=== EXERCISE DESCRIPTION ===
Find the line containing "nyiségű habot használ a csomagolásban." in the entries below. Restate it and each line after it, word for word, up to and including the line containing "Rent a Car Novi Beograd".
(Beginning of AVAILABLE DATA)
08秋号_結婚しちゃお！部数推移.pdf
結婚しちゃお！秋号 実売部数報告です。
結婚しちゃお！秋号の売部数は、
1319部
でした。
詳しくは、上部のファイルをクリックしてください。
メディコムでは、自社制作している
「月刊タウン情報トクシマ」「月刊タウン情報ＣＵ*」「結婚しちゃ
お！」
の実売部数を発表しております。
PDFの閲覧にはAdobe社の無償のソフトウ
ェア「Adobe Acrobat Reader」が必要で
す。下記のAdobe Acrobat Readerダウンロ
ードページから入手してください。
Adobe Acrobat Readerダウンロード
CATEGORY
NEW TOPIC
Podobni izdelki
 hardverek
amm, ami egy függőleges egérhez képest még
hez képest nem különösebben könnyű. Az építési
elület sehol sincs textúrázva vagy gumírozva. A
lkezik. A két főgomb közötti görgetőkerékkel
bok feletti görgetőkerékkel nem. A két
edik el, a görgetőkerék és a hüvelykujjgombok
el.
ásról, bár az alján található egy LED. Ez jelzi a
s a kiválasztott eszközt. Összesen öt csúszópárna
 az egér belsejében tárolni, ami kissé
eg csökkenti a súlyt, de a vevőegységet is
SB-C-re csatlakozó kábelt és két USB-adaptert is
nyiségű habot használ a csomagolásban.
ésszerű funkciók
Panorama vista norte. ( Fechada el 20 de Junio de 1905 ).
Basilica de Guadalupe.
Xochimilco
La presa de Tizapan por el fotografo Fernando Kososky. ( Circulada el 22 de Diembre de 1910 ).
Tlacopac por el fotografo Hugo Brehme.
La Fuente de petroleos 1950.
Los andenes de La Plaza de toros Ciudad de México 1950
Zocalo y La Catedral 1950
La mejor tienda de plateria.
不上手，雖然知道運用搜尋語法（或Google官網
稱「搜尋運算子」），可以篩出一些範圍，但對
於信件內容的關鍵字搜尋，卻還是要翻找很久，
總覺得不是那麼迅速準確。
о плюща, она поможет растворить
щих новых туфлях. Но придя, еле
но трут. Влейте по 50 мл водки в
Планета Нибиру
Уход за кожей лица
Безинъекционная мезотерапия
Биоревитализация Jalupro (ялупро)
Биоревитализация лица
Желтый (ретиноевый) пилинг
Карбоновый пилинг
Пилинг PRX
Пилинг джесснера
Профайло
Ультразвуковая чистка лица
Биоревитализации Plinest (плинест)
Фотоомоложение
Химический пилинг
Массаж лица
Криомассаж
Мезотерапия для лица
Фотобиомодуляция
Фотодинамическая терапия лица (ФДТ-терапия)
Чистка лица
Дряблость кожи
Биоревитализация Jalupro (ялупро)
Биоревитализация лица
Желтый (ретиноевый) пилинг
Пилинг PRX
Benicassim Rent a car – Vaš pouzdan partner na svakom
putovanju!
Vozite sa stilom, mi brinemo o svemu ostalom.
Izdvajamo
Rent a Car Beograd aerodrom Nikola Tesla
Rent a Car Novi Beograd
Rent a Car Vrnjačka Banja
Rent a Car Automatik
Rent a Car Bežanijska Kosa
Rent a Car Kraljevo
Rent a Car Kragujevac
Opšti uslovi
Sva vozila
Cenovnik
(End of AVAILABLE DATA)
(Beginning of AVAILABLE DATA)
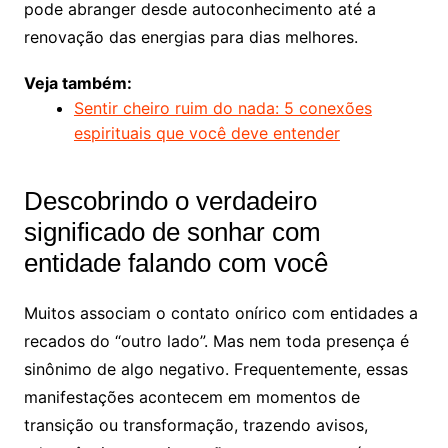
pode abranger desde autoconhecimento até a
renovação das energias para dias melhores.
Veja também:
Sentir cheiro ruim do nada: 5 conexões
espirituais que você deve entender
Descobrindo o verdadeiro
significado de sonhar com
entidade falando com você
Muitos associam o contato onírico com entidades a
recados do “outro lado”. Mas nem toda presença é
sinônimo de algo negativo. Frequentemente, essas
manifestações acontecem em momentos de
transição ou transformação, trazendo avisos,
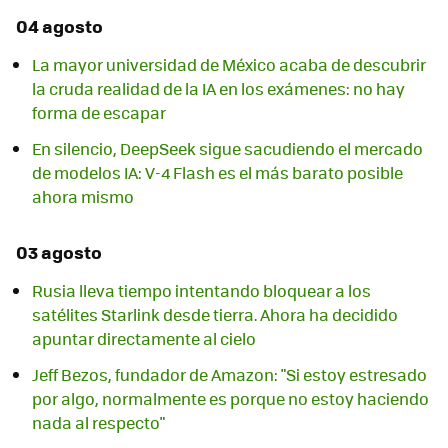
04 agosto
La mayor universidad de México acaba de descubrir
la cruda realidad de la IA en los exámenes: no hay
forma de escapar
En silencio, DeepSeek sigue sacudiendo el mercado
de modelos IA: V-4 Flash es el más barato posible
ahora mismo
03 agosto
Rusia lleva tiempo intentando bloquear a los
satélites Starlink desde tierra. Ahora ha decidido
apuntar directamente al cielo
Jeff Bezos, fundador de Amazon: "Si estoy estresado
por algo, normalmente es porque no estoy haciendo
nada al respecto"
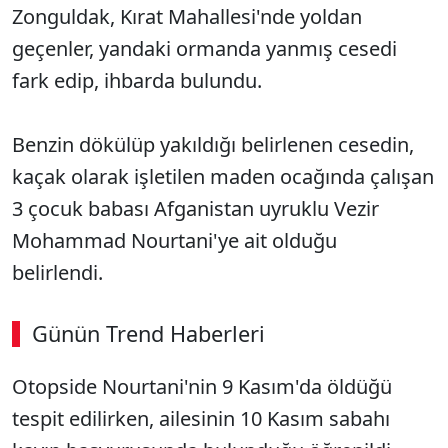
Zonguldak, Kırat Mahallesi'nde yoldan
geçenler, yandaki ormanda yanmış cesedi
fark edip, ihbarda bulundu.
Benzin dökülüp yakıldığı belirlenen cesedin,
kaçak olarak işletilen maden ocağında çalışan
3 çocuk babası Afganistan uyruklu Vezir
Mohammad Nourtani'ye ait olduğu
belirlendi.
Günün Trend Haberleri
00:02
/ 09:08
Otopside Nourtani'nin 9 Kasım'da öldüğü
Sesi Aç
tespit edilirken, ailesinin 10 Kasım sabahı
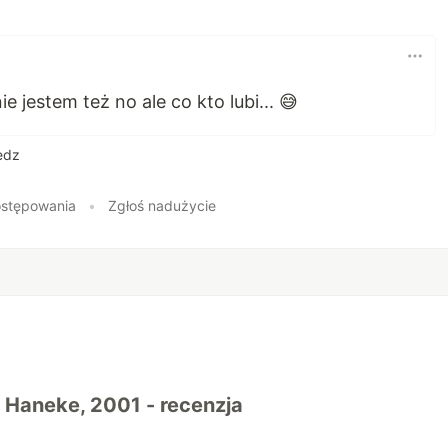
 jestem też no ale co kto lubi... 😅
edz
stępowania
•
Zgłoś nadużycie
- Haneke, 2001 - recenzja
(End of AVAILABLE DATA)
=== EXPECTED OUTPUT ===
nyiségű habot használ a csomagolásban.
ésszerű funkciók
Panorama vista norte. ( Fechada el 20 de Junio de 1905 ).
Basilica de Guadalupe.
Xochimilco
La presa de Tizapan por el fotografo Fernando Kososky. ( Circulada el 22 de Diembre de 1910 ).
Tlacopac por el fotografo Hugo Brehme.
La Fuente de petroleos 1950.
Los andenes de La Plaza de toros Ciudad de México 1950
Zocalo y La Catedral 1950
La mejor tienda de plateria.
不上手，雖然知道運用搜尋語法（或Google官網
稱「搜尋運算子」），可以篩出一些範圍，但對
於信件內容的關鍵字搜尋，卻還是要翻找很久，
總覺得不是那麼迅速準確。
о плюща, она поможет растворить
щих новых туфлях. Но придя, еле
но трут. Влейте по 50 мл водки в
Планета Нибиру
Уход за кожей лица
Безинъекционная мезотерапия
Биоревитализация Jalupro (ялупро)
Биоревитализация лица
Желтый (ретиноевый) пилинг
Карбоновый пилинг
Пилинг PRX
Пилинг джесснера
Профайло
Ультразвуковая чистка лица
Биоревитализации Plinest (плинест)
Фотоомоложение
Химический пилинг
Массаж лица
Криомассаж
Мезотерапия для лица
Фотобиомодуляция
Фотодинамическая терапия лица (ФДТ-терапия)
Чистка лица
Дряблость кожи
Биоревитализация Jalupro (ялупро)
Биоревитализация лица
Желтый (ретиноевый) пилинг
Пилинг PRX
Benicassim Rent a car – Vaš pouzdan partner na svakom
putovanju!
Vozite sa stilom, mi brinemo o svemu ostalom.
Izdvajamo
Rent a Car Beograd aerodrom Nikola Tesla
Rent a Car Novi Beograd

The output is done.